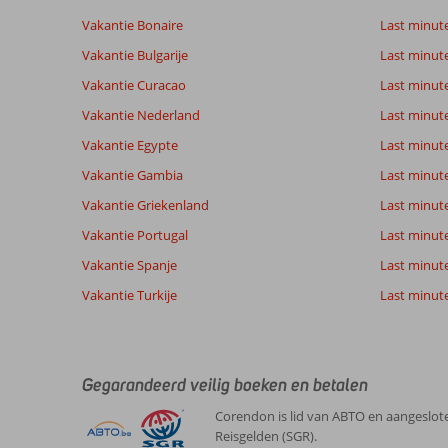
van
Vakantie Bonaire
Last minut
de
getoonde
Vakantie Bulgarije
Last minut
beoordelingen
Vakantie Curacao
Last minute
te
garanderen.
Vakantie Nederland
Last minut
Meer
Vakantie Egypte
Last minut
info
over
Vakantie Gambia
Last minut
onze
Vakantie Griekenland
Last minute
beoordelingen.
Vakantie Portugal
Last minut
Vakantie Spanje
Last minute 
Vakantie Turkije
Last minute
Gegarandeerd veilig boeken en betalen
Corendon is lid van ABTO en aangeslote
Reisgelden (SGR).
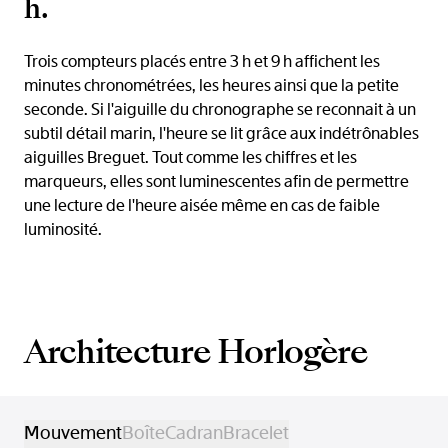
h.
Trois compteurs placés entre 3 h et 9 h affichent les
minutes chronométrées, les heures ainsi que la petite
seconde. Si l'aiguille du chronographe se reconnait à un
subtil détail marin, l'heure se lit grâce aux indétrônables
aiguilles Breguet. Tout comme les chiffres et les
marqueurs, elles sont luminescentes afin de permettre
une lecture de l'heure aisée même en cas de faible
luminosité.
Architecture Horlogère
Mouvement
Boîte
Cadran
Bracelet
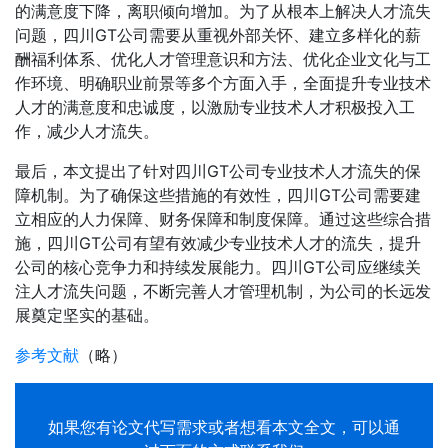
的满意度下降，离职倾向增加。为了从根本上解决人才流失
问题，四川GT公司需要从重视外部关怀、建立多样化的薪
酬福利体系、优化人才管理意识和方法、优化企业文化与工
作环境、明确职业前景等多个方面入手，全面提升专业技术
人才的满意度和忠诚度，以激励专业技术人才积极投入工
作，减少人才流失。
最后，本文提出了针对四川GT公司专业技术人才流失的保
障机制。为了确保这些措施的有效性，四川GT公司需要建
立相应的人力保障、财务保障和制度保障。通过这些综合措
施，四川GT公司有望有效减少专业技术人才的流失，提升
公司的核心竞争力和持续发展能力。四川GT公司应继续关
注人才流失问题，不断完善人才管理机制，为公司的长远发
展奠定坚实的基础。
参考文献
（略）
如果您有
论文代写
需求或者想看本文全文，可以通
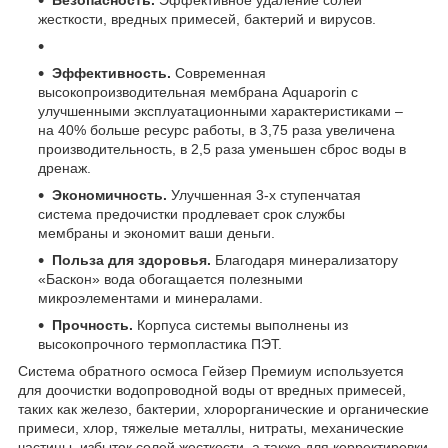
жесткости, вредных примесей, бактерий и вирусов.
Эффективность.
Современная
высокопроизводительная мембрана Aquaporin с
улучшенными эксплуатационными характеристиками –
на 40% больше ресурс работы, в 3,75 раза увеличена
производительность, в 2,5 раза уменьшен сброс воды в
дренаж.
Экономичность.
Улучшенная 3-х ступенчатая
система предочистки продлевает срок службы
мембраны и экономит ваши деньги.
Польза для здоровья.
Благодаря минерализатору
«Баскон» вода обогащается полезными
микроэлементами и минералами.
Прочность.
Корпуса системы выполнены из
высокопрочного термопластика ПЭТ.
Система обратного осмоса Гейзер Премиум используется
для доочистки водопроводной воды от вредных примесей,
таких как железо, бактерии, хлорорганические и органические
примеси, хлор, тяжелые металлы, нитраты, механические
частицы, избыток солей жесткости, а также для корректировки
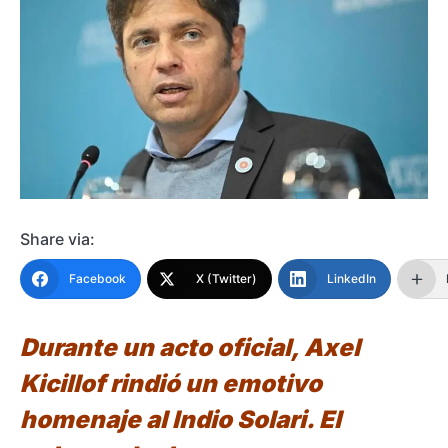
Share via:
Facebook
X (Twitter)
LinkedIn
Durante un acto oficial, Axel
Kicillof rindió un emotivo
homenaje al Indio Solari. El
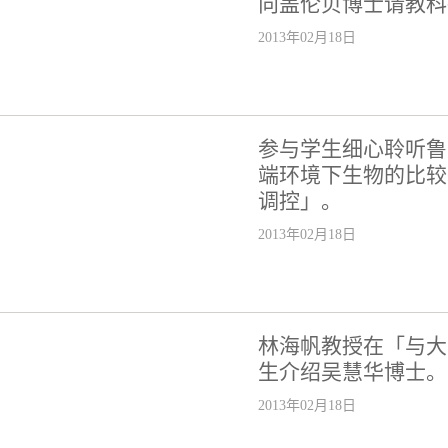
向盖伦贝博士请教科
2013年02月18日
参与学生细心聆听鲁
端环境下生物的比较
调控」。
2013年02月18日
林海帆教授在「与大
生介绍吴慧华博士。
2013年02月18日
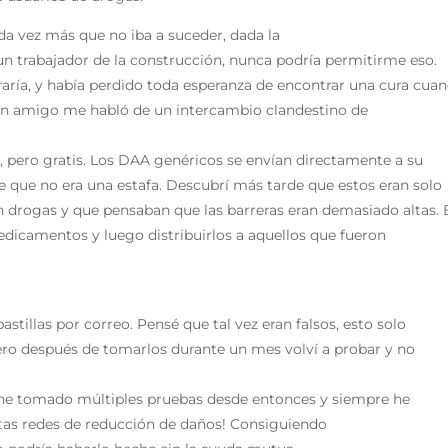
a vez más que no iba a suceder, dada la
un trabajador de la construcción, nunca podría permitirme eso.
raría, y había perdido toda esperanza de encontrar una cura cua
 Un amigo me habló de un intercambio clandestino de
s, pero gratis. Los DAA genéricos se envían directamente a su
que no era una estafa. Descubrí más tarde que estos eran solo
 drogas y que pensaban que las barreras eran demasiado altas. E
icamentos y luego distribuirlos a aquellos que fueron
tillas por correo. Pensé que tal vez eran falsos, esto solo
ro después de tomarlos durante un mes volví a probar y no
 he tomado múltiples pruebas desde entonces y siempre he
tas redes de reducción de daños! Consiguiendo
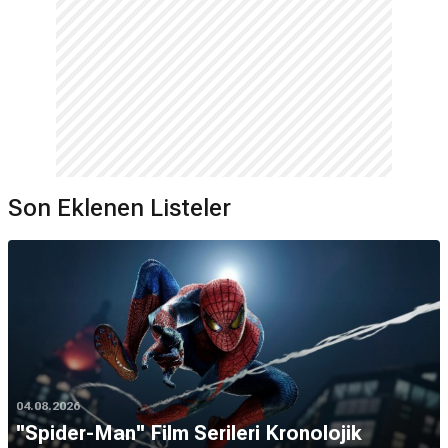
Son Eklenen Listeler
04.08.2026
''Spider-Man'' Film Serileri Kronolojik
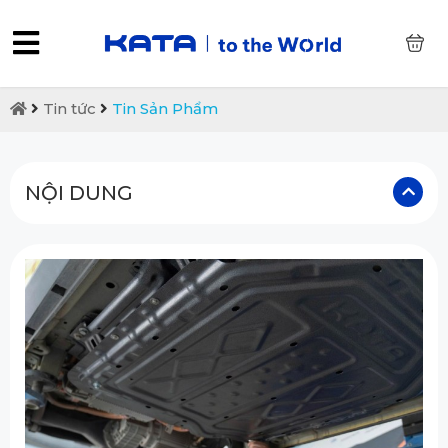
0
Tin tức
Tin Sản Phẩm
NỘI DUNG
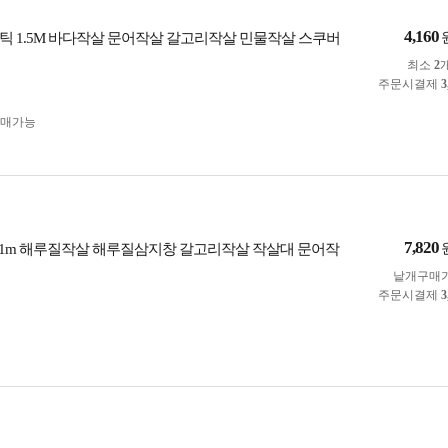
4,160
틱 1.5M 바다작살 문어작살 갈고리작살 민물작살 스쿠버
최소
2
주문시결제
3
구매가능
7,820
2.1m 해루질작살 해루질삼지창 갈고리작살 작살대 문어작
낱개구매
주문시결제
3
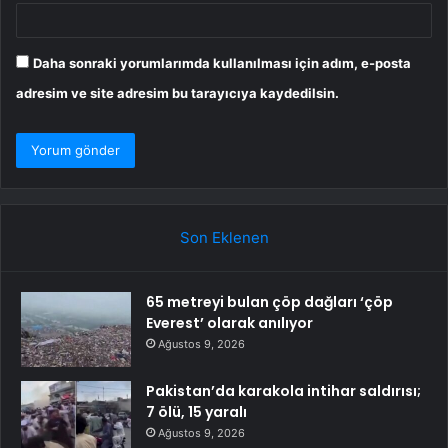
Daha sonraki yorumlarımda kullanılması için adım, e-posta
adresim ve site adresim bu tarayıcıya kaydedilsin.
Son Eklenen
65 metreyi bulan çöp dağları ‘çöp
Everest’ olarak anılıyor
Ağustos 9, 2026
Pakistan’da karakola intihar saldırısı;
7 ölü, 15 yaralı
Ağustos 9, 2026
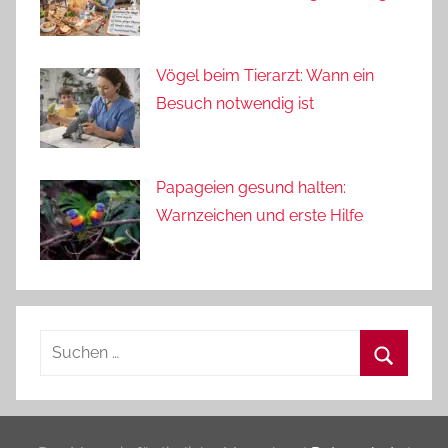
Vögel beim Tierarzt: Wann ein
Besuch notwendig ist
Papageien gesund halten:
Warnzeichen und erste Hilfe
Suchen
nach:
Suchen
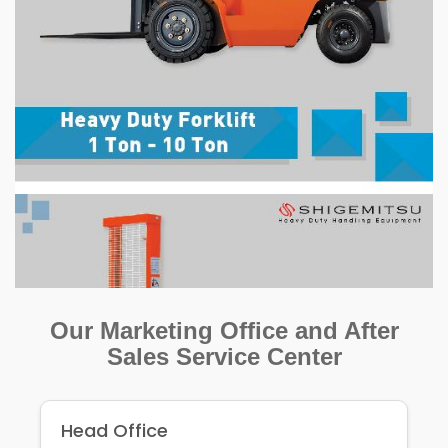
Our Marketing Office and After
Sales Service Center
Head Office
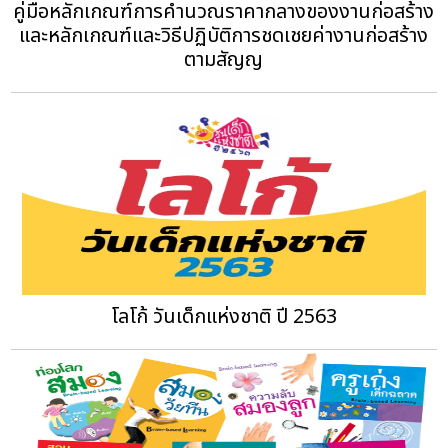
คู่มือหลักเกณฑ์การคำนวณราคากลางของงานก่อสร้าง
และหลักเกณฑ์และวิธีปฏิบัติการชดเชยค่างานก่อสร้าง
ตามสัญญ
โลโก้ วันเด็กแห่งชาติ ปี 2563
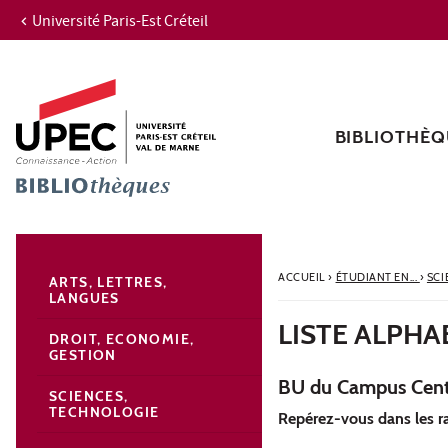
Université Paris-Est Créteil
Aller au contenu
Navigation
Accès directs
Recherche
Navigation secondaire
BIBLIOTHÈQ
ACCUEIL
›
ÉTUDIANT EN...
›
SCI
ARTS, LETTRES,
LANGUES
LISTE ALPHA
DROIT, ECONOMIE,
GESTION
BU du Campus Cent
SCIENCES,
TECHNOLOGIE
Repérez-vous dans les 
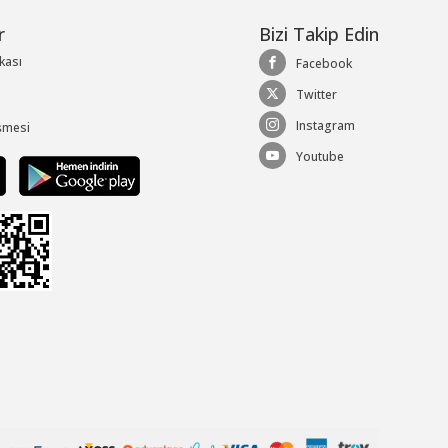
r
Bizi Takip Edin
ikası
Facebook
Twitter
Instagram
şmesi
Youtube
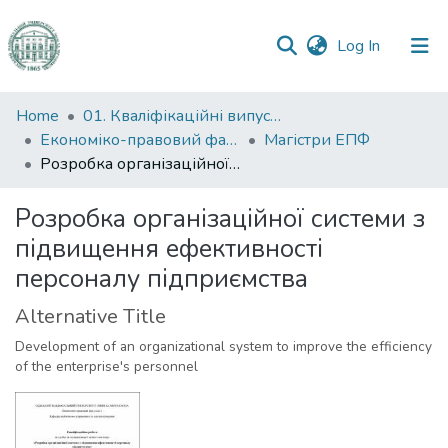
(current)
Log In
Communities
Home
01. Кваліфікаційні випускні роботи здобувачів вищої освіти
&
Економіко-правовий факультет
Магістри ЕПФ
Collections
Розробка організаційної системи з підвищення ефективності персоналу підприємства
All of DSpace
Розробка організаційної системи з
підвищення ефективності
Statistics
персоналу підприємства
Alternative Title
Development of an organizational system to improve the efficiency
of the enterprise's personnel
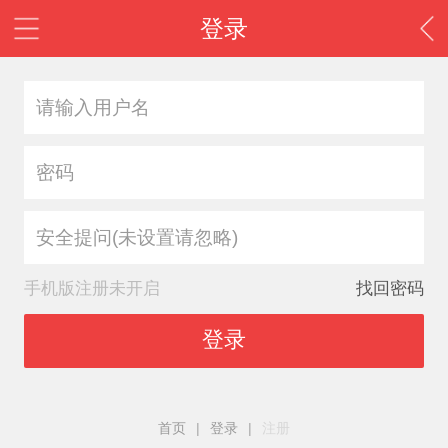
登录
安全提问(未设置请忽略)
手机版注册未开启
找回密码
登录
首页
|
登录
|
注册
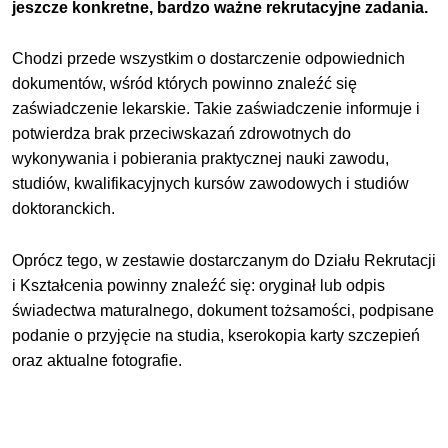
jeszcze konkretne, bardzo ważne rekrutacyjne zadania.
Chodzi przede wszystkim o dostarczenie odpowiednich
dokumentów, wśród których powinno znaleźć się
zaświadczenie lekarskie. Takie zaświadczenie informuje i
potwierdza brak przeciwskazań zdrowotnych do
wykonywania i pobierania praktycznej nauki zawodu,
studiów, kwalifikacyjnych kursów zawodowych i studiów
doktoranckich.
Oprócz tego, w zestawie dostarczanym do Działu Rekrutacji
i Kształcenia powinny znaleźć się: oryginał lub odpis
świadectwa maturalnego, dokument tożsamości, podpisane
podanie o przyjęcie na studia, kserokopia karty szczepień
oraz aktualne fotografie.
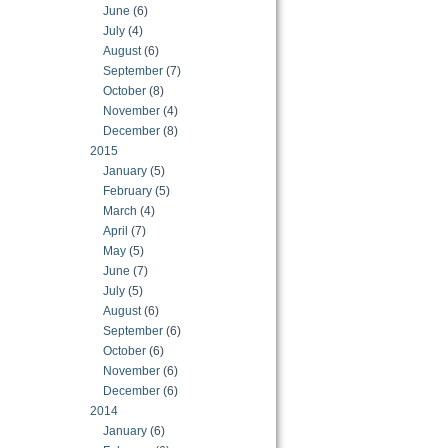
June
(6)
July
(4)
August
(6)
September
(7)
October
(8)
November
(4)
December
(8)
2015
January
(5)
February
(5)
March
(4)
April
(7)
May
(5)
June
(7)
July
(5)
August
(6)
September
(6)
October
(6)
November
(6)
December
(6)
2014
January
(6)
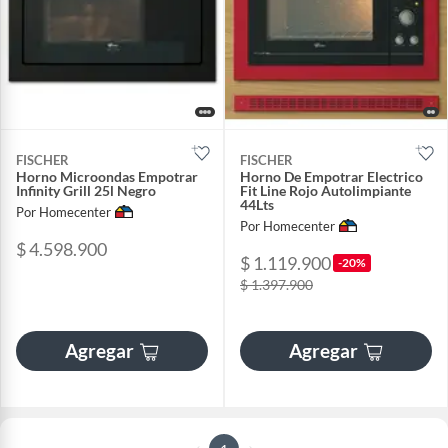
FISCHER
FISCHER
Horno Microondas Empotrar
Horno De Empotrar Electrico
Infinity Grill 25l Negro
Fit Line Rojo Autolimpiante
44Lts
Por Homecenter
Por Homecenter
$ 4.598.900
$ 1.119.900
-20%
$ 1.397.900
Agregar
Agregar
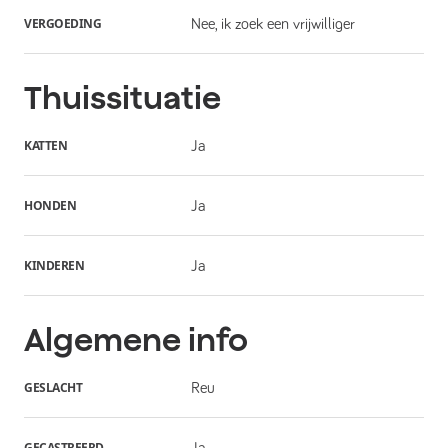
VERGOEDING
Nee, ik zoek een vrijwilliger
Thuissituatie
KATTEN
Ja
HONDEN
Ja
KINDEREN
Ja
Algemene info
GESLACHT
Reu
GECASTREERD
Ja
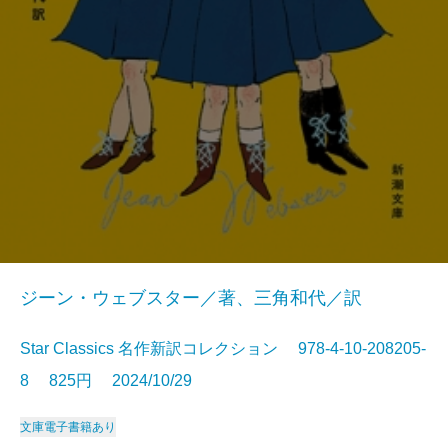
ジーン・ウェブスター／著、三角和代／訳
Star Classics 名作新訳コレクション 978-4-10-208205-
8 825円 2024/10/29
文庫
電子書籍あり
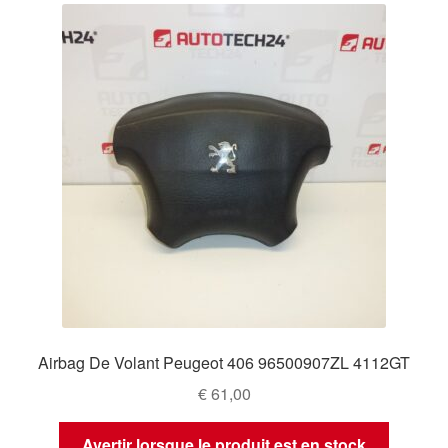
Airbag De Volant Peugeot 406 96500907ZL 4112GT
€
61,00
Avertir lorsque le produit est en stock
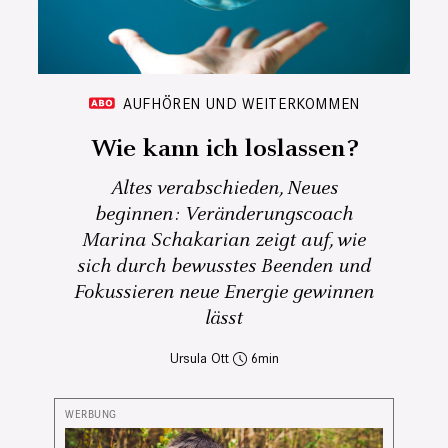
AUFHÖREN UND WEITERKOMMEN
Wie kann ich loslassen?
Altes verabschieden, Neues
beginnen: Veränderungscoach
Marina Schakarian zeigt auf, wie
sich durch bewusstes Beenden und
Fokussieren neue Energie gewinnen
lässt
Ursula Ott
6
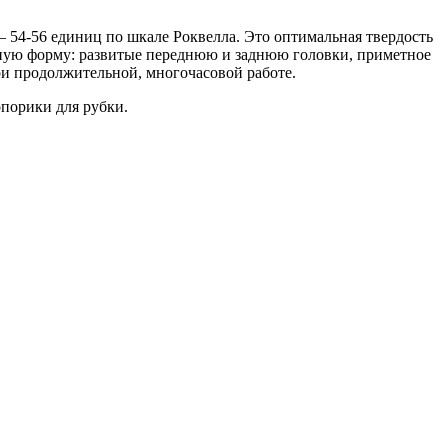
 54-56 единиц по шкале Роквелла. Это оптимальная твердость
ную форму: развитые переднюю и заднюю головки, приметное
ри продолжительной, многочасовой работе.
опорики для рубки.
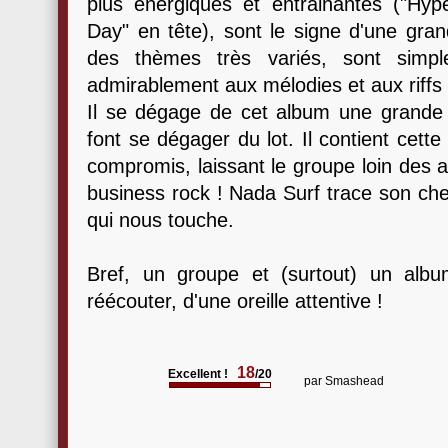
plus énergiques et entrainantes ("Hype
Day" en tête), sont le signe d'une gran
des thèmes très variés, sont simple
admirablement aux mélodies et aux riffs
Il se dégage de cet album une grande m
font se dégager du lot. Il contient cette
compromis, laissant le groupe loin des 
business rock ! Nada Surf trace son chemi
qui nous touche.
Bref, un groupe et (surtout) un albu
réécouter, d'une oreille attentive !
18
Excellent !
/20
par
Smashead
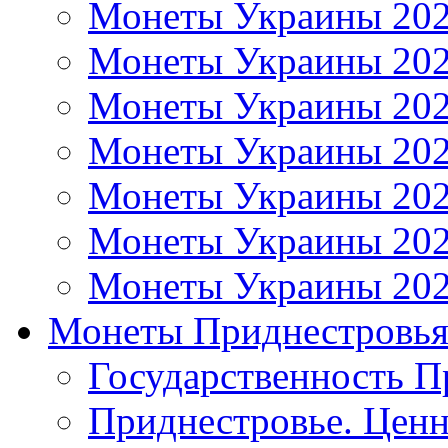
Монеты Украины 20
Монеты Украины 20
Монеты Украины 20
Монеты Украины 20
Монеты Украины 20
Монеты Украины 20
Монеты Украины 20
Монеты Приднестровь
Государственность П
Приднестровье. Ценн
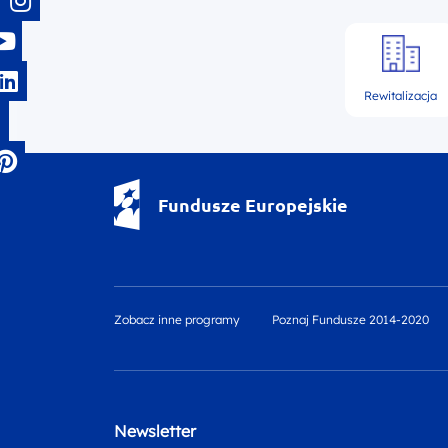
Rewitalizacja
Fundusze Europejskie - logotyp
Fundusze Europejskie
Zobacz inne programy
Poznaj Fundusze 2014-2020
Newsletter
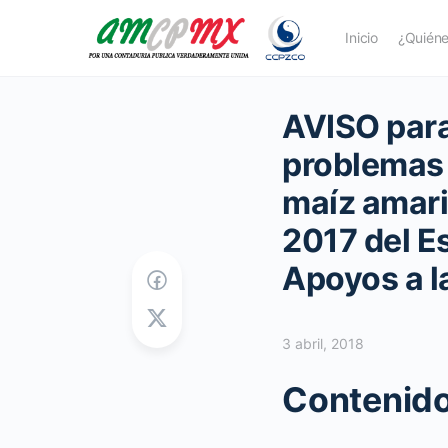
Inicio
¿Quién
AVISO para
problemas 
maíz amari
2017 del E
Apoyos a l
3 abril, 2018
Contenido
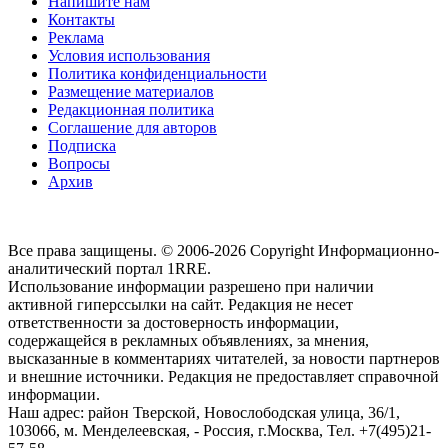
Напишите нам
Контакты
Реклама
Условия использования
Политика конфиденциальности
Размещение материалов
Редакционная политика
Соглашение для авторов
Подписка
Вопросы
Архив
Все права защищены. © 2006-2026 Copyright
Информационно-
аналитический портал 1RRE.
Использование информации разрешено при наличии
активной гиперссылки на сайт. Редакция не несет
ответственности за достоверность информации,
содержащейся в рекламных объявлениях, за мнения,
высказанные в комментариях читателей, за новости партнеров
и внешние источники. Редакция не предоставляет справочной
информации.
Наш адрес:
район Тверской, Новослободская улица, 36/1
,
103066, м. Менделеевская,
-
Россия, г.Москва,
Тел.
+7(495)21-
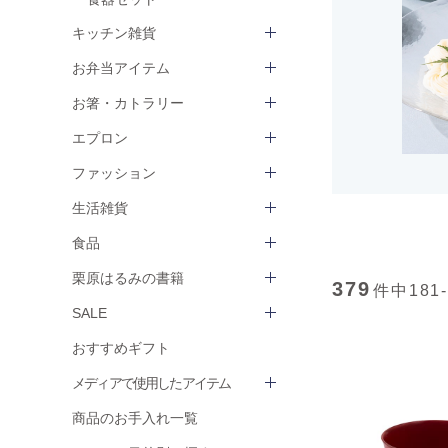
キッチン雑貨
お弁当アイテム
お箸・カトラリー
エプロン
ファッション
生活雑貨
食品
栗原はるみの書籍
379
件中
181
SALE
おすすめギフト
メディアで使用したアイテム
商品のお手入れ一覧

═══

> _Your goal_:
Which lines of the records above hold the word "організаційної"? Copy each of them.

> _Answer for the task_:
Розробка організаційної системи з підвищення ефективності персоналу підприємства
Розробка організаційної системи з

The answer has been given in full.